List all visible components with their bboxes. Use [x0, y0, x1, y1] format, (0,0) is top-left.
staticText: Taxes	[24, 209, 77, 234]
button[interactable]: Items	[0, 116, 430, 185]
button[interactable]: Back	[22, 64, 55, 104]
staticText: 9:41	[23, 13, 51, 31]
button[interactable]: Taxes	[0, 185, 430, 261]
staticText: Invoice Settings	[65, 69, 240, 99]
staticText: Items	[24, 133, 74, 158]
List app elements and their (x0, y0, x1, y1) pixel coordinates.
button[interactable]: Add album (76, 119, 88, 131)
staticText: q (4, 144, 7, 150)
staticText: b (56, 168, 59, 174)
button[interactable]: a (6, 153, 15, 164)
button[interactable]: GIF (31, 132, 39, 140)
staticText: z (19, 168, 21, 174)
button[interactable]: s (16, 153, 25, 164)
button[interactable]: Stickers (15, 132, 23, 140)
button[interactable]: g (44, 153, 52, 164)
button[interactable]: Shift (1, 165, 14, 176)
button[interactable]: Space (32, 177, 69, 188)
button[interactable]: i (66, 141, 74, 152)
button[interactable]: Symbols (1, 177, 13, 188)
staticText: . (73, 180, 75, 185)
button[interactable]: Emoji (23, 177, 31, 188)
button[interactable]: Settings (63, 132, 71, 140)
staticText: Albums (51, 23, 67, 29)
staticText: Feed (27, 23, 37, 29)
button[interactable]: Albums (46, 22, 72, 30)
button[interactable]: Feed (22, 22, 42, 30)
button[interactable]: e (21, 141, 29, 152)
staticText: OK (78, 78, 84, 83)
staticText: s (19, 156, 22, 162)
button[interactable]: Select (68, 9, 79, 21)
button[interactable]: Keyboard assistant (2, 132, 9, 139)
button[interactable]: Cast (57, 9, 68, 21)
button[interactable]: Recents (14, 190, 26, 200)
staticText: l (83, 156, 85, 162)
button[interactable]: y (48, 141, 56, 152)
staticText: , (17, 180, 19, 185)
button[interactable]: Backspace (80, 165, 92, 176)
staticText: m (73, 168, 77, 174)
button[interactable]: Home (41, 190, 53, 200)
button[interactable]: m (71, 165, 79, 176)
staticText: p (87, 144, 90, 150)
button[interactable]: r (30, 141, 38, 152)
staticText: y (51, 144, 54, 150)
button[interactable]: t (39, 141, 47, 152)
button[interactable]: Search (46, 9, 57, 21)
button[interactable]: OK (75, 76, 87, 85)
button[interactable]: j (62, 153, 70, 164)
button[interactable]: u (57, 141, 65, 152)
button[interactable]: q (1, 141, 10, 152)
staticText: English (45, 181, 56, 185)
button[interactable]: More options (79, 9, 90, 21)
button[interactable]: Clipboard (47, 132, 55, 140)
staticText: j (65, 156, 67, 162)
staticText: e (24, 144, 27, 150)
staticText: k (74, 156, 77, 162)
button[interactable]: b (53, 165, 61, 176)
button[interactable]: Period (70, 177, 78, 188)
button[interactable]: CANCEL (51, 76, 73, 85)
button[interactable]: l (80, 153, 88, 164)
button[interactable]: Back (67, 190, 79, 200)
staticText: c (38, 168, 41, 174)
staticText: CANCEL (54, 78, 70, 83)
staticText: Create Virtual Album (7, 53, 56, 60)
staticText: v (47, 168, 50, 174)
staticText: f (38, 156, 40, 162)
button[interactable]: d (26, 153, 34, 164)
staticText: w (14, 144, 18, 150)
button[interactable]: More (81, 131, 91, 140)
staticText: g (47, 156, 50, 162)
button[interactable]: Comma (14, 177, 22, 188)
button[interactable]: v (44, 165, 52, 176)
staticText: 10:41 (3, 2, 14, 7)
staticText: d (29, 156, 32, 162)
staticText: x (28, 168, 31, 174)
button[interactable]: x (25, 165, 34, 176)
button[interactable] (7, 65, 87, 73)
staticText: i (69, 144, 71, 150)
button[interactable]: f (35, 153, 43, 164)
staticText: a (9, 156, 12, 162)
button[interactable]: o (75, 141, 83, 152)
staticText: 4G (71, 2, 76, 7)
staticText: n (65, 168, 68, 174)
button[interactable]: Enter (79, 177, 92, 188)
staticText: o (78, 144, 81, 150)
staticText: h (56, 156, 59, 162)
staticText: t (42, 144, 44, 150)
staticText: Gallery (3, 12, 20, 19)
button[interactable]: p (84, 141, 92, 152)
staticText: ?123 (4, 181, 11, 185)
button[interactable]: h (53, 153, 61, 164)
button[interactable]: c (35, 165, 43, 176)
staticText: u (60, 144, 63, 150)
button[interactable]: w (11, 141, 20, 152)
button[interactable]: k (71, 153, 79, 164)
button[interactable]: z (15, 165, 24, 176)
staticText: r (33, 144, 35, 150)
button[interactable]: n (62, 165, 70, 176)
★ ★ ★
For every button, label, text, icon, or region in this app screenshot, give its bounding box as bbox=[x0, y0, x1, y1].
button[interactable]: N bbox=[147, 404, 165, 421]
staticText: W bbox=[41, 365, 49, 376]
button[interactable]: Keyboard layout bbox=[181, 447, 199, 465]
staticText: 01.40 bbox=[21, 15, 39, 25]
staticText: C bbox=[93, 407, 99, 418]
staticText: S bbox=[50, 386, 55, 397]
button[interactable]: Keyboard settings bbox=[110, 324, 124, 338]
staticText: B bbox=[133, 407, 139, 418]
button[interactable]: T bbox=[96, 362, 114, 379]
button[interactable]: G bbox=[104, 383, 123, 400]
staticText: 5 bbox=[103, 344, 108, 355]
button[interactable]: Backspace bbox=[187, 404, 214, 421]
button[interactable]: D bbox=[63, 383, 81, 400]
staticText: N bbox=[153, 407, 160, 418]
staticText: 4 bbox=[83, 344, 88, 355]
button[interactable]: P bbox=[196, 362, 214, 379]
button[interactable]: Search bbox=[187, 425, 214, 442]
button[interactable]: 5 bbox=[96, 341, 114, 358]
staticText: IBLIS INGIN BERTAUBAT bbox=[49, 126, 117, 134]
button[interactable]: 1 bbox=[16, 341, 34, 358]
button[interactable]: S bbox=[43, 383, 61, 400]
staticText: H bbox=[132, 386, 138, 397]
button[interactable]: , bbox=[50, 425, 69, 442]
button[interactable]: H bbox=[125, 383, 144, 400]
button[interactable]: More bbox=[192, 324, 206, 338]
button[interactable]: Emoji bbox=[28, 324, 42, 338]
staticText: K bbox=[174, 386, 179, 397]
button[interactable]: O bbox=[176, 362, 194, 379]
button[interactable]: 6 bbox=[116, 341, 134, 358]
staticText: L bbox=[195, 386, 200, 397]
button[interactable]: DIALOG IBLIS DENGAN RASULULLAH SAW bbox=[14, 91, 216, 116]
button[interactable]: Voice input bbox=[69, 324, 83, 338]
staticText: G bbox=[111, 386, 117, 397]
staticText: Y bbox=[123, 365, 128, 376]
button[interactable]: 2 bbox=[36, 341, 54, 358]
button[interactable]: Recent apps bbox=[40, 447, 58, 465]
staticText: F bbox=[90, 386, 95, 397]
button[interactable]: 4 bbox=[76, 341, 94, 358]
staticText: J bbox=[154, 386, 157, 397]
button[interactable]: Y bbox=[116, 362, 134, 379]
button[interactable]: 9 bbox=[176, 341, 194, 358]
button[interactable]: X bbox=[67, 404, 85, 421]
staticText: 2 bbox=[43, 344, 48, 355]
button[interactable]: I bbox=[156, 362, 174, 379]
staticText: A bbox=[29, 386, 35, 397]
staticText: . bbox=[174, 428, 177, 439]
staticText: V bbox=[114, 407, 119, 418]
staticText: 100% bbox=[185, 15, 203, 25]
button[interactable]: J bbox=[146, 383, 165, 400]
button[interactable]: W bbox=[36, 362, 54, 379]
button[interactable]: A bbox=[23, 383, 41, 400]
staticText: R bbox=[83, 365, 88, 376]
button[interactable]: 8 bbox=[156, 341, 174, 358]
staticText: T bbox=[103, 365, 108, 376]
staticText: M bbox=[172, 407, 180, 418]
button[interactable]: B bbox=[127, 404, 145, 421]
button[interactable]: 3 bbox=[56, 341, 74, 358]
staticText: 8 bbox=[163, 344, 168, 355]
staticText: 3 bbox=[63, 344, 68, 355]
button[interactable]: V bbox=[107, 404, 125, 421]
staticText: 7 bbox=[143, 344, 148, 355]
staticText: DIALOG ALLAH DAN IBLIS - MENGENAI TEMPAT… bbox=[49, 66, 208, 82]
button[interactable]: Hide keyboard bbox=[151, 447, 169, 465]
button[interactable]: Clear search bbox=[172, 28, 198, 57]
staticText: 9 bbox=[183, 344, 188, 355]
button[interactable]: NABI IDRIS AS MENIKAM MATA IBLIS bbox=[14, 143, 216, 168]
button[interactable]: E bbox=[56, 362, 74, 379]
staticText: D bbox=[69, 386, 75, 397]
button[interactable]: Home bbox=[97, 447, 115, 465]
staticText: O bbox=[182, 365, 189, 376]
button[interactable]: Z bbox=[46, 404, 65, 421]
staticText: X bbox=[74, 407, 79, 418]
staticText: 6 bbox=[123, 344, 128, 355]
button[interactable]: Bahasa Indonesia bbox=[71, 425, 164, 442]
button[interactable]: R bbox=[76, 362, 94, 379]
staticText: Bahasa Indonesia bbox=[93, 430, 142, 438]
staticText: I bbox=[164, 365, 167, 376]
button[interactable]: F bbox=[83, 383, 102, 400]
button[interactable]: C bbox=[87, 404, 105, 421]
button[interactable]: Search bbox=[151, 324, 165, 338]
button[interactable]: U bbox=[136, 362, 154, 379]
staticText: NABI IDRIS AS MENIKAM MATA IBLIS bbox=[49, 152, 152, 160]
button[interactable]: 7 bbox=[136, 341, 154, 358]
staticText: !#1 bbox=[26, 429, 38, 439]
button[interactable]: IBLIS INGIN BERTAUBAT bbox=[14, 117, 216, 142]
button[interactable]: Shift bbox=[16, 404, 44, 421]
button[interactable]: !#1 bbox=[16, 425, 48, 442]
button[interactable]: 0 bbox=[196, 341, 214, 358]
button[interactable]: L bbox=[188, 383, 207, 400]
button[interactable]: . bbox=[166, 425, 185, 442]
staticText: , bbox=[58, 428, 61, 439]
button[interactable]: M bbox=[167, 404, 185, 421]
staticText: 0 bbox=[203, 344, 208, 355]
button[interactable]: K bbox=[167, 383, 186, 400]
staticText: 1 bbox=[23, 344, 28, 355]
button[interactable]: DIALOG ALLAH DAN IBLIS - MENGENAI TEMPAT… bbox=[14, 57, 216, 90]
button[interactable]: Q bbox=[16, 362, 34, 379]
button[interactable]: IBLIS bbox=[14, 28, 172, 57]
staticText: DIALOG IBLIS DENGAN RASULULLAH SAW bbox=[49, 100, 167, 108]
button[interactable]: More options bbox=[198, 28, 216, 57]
★ ★ ★
__Task objective__:
For the string "Items", go line by line through the material and copy every line that has it.

__Output for this exercise__:
button[interactable]: Items	[0, 116, 430, 185]
staticText: Items	[24, 133, 74, 158]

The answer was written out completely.